Parent Page Retrieval
After finding the most relevant chunks, this method uses them only as pointers to pages that then go into the query context. This allows including not only the directly relevant fragment but also useful surrounding information from the page.
Architecture of the Final Retriever#
- Vectorizing the user’s question
- Searching for the top 30 relevant chunks based on the question vector
- Extracting corresponding pages using chunk metadata (with deduplication)
- Passing pages to the LLM reranker to refine relevance assessment
- Adjusting the relevance score of pages
- Returning the top 10 pages with page number information and combining them into a unified context
4. Answering: Generating the Response#
In the final stage, relevant information extracted during the Retrieval phase is combined with the user’s question and sent to the language model. The LLM analyzes the provided information and generates the final answer based on relevant data from the documents.

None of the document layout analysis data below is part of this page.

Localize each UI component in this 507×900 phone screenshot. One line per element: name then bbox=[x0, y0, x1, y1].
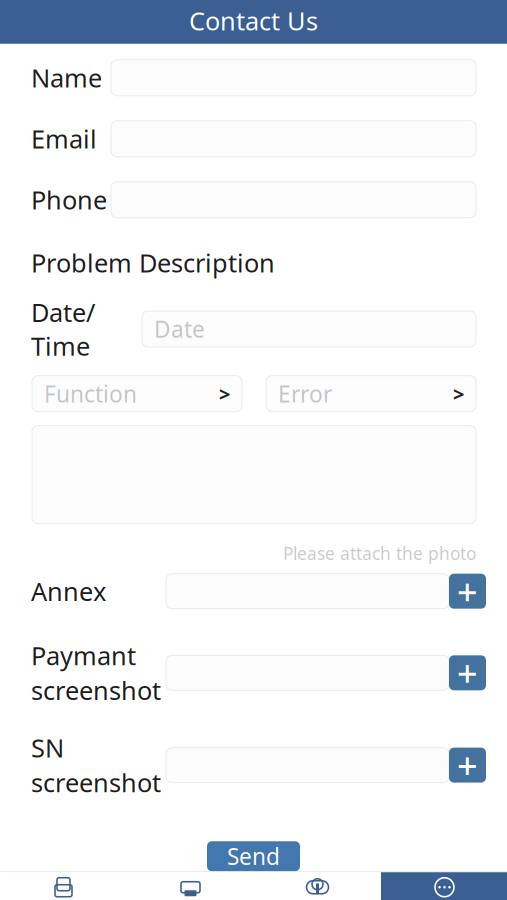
staticText: Contact Us bbox=[189, 4, 318, 38]
staticText: screenshot bbox=[31, 673, 161, 707]
staticText: + bbox=[457, 741, 478, 789]
staticText: Error bbox=[278, 379, 332, 409]
button[interactable]: Error bbox=[266, 376, 476, 412]
staticText: Name bbox=[31, 61, 102, 94]
staticText: Function bbox=[44, 379, 137, 409]
staticText: Send bbox=[227, 841, 280, 871]
staticText: Phone bbox=[31, 183, 107, 216]
staticText: Date/Time bbox=[31, 295, 95, 363]
button[interactable]: Contact us bbox=[381, 872, 507, 900]
staticText: + bbox=[457, 567, 478, 615]
button[interactable]: Function bbox=[32, 376, 242, 412]
staticText: Email bbox=[31, 122, 97, 156]
staticText: Problem Description bbox=[31, 246, 275, 279]
button[interactable]: Home bbox=[0, 872, 127, 900]
staticText: Paymant bbox=[31, 639, 136, 672]
staticText: Please attach the photo bbox=[283, 542, 476, 565]
staticText: > bbox=[453, 380, 464, 407]
button[interactable]: Add attachment bbox=[449, 574, 486, 609]
staticText: screenshot bbox=[31, 766, 161, 799]
button[interactable]: Print Later bbox=[254, 872, 381, 900]
button[interactable]: Add attachment bbox=[449, 655, 486, 690]
staticText: SN bbox=[31, 731, 64, 765]
button[interactable]: Date bbox=[142, 311, 476, 347]
staticText: Date bbox=[154, 314, 205, 344]
button[interactable]: Add attachment bbox=[449, 748, 486, 783]
staticText: + bbox=[457, 649, 478, 697]
staticText: > bbox=[219, 380, 230, 407]
button[interactable]: Send bbox=[207, 841, 300, 871]
button[interactable]: Instant Print bbox=[127, 872, 254, 900]
staticText: Annex bbox=[31, 574, 106, 608]
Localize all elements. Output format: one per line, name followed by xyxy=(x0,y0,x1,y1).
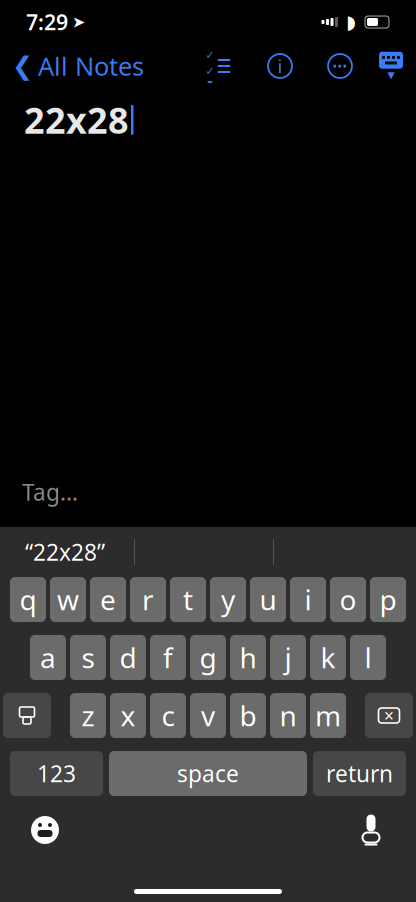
staticText: 7:29 xyxy=(26,8,68,36)
button[interactable]: b xyxy=(230,693,266,738)
staticText: x xyxy=(120,697,136,734)
button[interactable]: u xyxy=(250,577,286,622)
staticText: ❮ xyxy=(12,52,33,80)
button[interactable]: f xyxy=(150,635,186,680)
button[interactable]: m xyxy=(310,693,346,738)
button[interactable]: i xyxy=(290,577,326,622)
button[interactable]: “22x28” xyxy=(0,530,134,574)
staticText: l xyxy=(364,639,372,676)
staticText: m xyxy=(315,697,341,734)
button[interactable]: Delete xyxy=(365,693,413,738)
button[interactable]: w xyxy=(50,577,86,622)
button[interactable]: Tag... xyxy=(22,471,78,513)
staticText: Tag... xyxy=(22,477,78,507)
staticText: g xyxy=(200,639,216,676)
staticText: All Notes xyxy=(38,49,144,83)
button[interactable]: ❮ xyxy=(0,43,144,89)
staticText: n xyxy=(280,697,296,734)
button[interactable]: Shift xyxy=(3,693,51,738)
staticText: q xyxy=(20,581,36,618)
staticText: “22x28” xyxy=(25,537,105,567)
button[interactable]: q xyxy=(10,577,46,622)
staticText: ▼ xyxy=(388,70,394,80)
staticText: ✓ xyxy=(206,65,214,77)
staticText: 22x28 xyxy=(24,96,129,144)
staticText: ➤ xyxy=(72,13,85,31)
staticText: h xyxy=(240,639,256,676)
button[interactable]: h xyxy=(230,635,266,680)
button[interactable]: a xyxy=(30,635,66,680)
button[interactable]: c xyxy=(150,693,186,738)
staticText: return xyxy=(326,758,393,788)
staticText: s xyxy=(82,639,94,676)
button[interactable]: s xyxy=(70,635,106,680)
button[interactable]: e xyxy=(90,577,126,622)
staticText: c xyxy=(162,697,174,734)
staticText: k xyxy=(320,639,336,676)
button[interactable]: j xyxy=(270,635,306,680)
staticText: d xyxy=(120,639,136,676)
staticText: × xyxy=(384,704,394,727)
staticText: a xyxy=(40,639,56,676)
staticText: u xyxy=(260,581,276,618)
button[interactable]: l xyxy=(350,635,386,680)
staticText: e xyxy=(100,581,116,618)
staticText: y xyxy=(221,581,235,618)
staticText: f xyxy=(163,639,173,676)
staticText: space xyxy=(177,758,239,788)
staticText: t xyxy=(183,581,193,618)
button[interactable]: x xyxy=(110,693,146,738)
staticText: i xyxy=(278,54,282,78)
staticText: j xyxy=(284,639,292,676)
button[interactable]: n xyxy=(270,693,306,738)
button[interactable]: return xyxy=(313,751,406,796)
staticText: v xyxy=(201,697,215,734)
button[interactable]: o xyxy=(330,577,366,622)
button[interactable]: Hide Keyboard xyxy=(378,53,416,79)
button[interactable]: z xyxy=(70,693,106,738)
staticText: ••• xyxy=(332,58,348,74)
staticText: z xyxy=(82,697,94,734)
staticText: p xyxy=(380,581,396,618)
button[interactable]: 123 xyxy=(10,751,103,796)
button[interactable]: space xyxy=(109,751,307,796)
button[interactable]: k xyxy=(310,635,346,680)
staticText: ✓ xyxy=(206,49,214,61)
staticText: i xyxy=(304,581,312,618)
button[interactable]: p xyxy=(370,577,406,622)
button[interactable]: Dictate xyxy=(360,814,416,846)
staticText: o xyxy=(340,581,356,618)
button[interactable]: r xyxy=(130,577,166,622)
button[interactable]: Emoji xyxy=(0,815,60,845)
staticText: ◗ xyxy=(346,11,356,33)
staticText: r xyxy=(142,581,154,618)
staticText: w xyxy=(57,581,79,618)
staticText: b xyxy=(240,697,256,734)
button[interactable]: t xyxy=(170,577,206,622)
button[interactable]: g xyxy=(190,635,226,680)
staticText: 123 xyxy=(37,758,76,788)
button[interactable]: More xyxy=(322,48,358,84)
button[interactable]: Checklist xyxy=(198,47,238,85)
button[interactable]: Format xyxy=(262,48,298,84)
button[interactable]: y xyxy=(210,577,246,622)
button[interactable]: v xyxy=(190,693,226,738)
button[interactable]: d xyxy=(110,635,146,680)
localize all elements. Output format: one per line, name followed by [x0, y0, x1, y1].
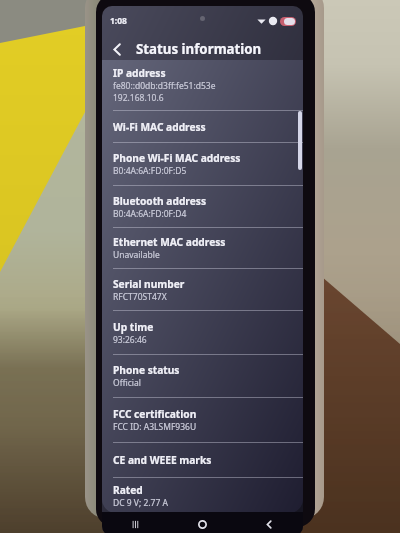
staticText: Status information — [136, 40, 262, 58]
button[interactable]: IP address — [102, 60, 303, 110]
staticText: Phone status — [113, 363, 180, 377]
staticText: 192.168.10.6 — [113, 92, 164, 104]
button[interactable]: Rated — [102, 478, 303, 513]
button[interactable]: Back — [236, 512, 303, 533]
button[interactable]: FCC certification — [102, 398, 303, 442]
button[interactable]: Phone status — [102, 355, 303, 397]
staticText: RFCT70ST47X — [113, 291, 167, 303]
button[interactable]: Phone Wi-Fi MAC address — [102, 143, 303, 185]
staticText: FCC certification — [113, 407, 197, 421]
staticText: Official — [113, 377, 141, 389]
staticText: 93:26:46 — [113, 334, 147, 346]
staticText: Ethernet MAC address — [113, 235, 226, 249]
staticText: Bluetooth address — [113, 194, 207, 208]
staticText: CE and WEEE marks — [113, 453, 212, 467]
staticText: B0:4A:6A:FD:0F:D5 — [113, 165, 187, 177]
staticText: Phone Wi-Fi MAC address — [113, 151, 241, 165]
staticText: B0:4A:6A:FD:0F:D4 — [113, 208, 187, 220]
button[interactable]: Serial number — [102, 269, 303, 310]
button[interactable]: Back — [102, 35, 132, 63]
button[interactable]: Home — [169, 512, 236, 533]
button[interactable]: CE and WEEE marks — [102, 443, 303, 477]
staticText: Wi-Fi MAC address — [113, 120, 206, 134]
staticText: FCC ID: A3LSMF936U — [113, 421, 197, 433]
button[interactable]: Recents — [102, 512, 169, 533]
staticText: DC 9 V; 2.77 A — [113, 497, 168, 509]
staticText: Up time — [113, 320, 154, 334]
button[interactable]: Ethernet MAC address — [102, 228, 303, 268]
staticText: fe80::d0db:d3ff:fe51:d53e — [113, 80, 216, 92]
button[interactable]: Wi-Fi MAC address — [102, 111, 303, 142]
staticText: 1:08 — [110, 15, 127, 27]
staticText: Rated — [113, 483, 143, 497]
staticText: Unavailable — [113, 249, 160, 261]
staticText: IP address — [113, 66, 166, 80]
staticText: Serial number — [113, 277, 185, 291]
button[interactable]: Bluetooth address — [102, 186, 303, 227]
button[interactable]: Up time — [102, 311, 303, 354]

Methods for Improving Answer Quality#
Routing Multi-component Queries
When working with complex queries requiring information from different sources or documents, an effective solution is to decompose them into sub-queries. The system analyzes the original question, breaks it down into components, directs each to the appropriate knowledge base, and then combines the results to form a comprehensive answer.
Chain of Thoughts (CoT)
CoT is a way to significantly increase the quality of answers by making the model “reason” before producing the final result. Instead of giving an answer immediately, the LLM generates a chain of intermediate steps that help arrive at the answer. This approach is particularly effective for complex, multi-stage queries requiring logical reasoning.
Structured Outputs
SO (Structured Outputs) is the ability to specify a strict response format for the model. It’s usually passed to the API as a separate field in the form of Pydantic or JSON schema. This method forces the model to always respond with valid JSON that fully corresponds to the specified format, which significantly simplifies subsequent processing and integration of responses into various systems.
One-shot Prompts
This is another common technique that is quite simple and effective: if, in addition to instructions, you add an example answer to the prompt, the quality and consistency of responses will significantly improve. The model receives a clear example of what format and style of answer is expected, which helps it better meet the requirements of the task.
Conclusion#
Creating an effective RAG system is an iterative process of improving each component: from quality parsing and well-thought-out chunking strategy to sophisticated search methods and response generation. Each stage contributes to the final quality of the system, and optimizing the entire chain can significantly increase the accuracy and usefulness of the answers.